そう思い顔をしかめた私を見た悠介は、困惑したような、少し照れたような、なんとも言えない顔をしてから、私の頭をかき混ぜるようにくしゃくしゃと撫でた。
「当然だろ」
「だよね?」
肯定され、声も表情も明るくなる。
笑顔で返した私に、悠介は「俺だってもう、おまえ以外……」と言いかけたけれど、途中で口を閉じ、起き上がると照明をしぼる。
「もう寝ろ。今日は疲れただろうし、明日は早番だって言ってただろ」
「ああ、うん。そうだね」
乱されたままだった下着を直し、ベッドに入る。
ほとんど真っ暗になった部屋の天井には、水が流れていくような映像が映し出されていて、綺麗だなとため息が漏れる。
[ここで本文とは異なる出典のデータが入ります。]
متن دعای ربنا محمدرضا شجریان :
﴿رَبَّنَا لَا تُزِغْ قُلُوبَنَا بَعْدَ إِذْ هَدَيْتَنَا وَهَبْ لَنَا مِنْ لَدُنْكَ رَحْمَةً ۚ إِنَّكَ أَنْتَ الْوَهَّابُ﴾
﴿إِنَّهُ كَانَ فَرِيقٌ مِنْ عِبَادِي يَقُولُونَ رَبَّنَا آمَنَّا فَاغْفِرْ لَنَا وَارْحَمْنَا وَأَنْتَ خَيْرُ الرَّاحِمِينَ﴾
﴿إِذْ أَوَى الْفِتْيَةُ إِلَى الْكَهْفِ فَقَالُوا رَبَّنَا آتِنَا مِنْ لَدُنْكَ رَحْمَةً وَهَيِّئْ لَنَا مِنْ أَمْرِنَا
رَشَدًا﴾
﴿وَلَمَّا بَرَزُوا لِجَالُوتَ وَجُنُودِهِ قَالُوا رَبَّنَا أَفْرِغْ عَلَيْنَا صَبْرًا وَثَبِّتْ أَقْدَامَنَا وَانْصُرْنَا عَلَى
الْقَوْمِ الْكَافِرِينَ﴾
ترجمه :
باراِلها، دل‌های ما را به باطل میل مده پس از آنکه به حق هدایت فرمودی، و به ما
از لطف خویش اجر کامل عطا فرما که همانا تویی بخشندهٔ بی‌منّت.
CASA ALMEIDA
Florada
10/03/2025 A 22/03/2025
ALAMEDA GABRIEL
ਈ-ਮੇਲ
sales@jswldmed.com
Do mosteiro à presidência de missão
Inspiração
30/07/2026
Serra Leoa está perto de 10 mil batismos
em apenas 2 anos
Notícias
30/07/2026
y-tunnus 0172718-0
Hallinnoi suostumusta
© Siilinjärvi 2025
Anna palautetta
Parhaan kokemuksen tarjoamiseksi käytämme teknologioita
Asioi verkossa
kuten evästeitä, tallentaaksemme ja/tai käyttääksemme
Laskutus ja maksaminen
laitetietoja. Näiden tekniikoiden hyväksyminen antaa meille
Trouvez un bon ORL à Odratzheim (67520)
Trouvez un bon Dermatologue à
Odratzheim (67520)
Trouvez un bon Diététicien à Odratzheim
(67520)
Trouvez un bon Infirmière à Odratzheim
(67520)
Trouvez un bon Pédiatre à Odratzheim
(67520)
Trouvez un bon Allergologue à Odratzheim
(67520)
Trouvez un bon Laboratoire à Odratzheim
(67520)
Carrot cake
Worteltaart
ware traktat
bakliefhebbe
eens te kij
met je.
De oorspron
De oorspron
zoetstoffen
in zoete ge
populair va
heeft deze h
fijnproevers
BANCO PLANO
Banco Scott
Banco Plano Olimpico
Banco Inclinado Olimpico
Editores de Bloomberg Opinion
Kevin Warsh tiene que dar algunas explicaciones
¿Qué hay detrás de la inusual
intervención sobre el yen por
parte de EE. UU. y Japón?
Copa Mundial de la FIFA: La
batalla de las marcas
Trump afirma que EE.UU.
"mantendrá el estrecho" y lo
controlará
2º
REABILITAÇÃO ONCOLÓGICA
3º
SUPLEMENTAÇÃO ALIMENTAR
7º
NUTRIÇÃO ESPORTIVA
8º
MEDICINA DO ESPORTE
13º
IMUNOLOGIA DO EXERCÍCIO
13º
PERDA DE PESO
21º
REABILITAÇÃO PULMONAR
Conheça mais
あとで夏美さんにお礼と感想をメッセージで伝えようと考えながらゆらゆら揺れる水色を眺めているうちに、眠気がじょじょにやってくるのを感じた。
右を見ると、悠介は私に背中を向けて横になっていた。眠っているのかどうかはわからないけれど、規則正しく肩が揺れていて、それが愛しくて自然と顔がほころんでいた。